Headaches, who doesn’t get them? They come in all shapes, sizes, and severity and always seem to pop up at the worst time. Despite their common nature, not much is understood about them because of the wide, wide variety of their causes. There are several different kinds of headache diagnoses out there depending on the circumstances, the structures involved, and the associated symptoms and even though many of them may feel the same to the patient, how these headaches are treated can differ greatly. Treating the wrong kind of headache can delay a patient’s progress and prolong their suffering.
A true classic headache is called an idiopathic headache. Idiopathic means that something came on randomly with no known cause. So an idiopathic headache is doctor talk for, “you have a headache and I don’t know why. Take two aspirin and call me in the morning.” By the way, if you are becoming reliant on over the counter drugs to get through daily headaches, check this blog post out to learn about the damage you may be doing. Usually, this diagnosis gets slapped on people when there isn’t an obvious cause like you have with post-traumatic headaches, post-concussive headaches, and menstrual headaches.
It’s been in my experience that most headaches aren’t idiopathic. Most headaches do indeed have a cause (and a way to fix them!) but over-scheduled clinicians just don’t take the time to find it so they call it “idiopathic”. Here are my top 5 overlooked causes of headaches…
The temporomandibular joint is a complex structure. Clenching your jaw in traffic or all day at work, grinding your teeth, and having an “off-bite” can cause these joints to get angry and refer pain into the head and neck that feels like a headache around the eyes and behind the ears. Many people don’t think of Chiropractors for their jaw but this joint and associated musculature can be worked on and even adjusted and rehabbed just like any other joint. Some chiropractors even specialize in conditions related to the jaw.
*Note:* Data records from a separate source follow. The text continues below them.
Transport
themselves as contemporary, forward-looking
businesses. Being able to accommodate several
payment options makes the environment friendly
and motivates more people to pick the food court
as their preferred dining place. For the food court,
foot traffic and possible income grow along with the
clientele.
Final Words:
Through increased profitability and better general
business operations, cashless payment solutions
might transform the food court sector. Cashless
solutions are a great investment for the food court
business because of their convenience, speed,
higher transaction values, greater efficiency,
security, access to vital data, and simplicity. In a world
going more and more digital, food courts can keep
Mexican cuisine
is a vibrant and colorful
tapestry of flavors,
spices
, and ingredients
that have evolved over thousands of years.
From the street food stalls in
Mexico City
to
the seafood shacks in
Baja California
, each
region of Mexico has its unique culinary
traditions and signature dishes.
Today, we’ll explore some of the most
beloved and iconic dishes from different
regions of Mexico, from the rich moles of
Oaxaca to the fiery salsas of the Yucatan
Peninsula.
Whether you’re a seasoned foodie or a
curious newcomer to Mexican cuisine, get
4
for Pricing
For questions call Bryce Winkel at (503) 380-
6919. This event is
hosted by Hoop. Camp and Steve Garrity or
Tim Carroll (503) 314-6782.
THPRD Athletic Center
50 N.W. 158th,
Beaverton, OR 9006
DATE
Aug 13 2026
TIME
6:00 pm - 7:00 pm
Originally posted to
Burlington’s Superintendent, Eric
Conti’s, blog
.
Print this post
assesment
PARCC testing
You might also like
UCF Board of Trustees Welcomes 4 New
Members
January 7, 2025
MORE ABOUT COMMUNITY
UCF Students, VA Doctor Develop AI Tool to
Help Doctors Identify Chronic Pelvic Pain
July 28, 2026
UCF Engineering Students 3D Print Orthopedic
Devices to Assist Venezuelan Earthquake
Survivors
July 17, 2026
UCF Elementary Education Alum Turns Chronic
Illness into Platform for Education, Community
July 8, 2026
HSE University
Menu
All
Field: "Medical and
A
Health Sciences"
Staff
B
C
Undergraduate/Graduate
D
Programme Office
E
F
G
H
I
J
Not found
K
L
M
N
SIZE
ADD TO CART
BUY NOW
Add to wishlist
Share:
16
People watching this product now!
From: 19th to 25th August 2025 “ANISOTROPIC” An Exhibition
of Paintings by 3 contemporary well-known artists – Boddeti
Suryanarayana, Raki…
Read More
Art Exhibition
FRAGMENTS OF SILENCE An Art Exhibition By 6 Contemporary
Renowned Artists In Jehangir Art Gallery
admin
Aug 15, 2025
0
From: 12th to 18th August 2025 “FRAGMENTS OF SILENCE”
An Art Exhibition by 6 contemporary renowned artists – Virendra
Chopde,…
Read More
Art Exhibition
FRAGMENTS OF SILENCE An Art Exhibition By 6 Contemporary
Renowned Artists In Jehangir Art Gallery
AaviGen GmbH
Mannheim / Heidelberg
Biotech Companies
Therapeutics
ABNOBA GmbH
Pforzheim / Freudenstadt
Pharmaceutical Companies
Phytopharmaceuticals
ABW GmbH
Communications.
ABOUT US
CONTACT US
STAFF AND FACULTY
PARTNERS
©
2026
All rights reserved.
Neck structures that can cause a headache include both the muscles and joints. Sitting all day with your shoulders slumped and your head sticking forward over a book or computer puts tension in the ligaments, joints, and muscles which can create a cervicogenic (from the neck bones) or tension type (from the muscles) headache. These headaches usually start at the base of the skull and work their way around the sides of your head towards your eyes. These types of headaches are the kinds best suited for Chiropractic care which will include some stretching of tight muscles, adjustments to the neck and upper back, and exercises to strengthen your postural muscles.
When you don’t have enough water in you, two things can happen. One, the brain volume shrinks a little bit. Remember when I said the brain can’t feel pain? Well the things around it can. As the brain shrinks, it pulls on various structures causing pain. A dehydration headache usually settled deep behind the eyes. Being dehydrated also decreases your blood volume which lessens the oxygen flow to the brain. How much water should you drink? -Half your bodyweight (in ounces).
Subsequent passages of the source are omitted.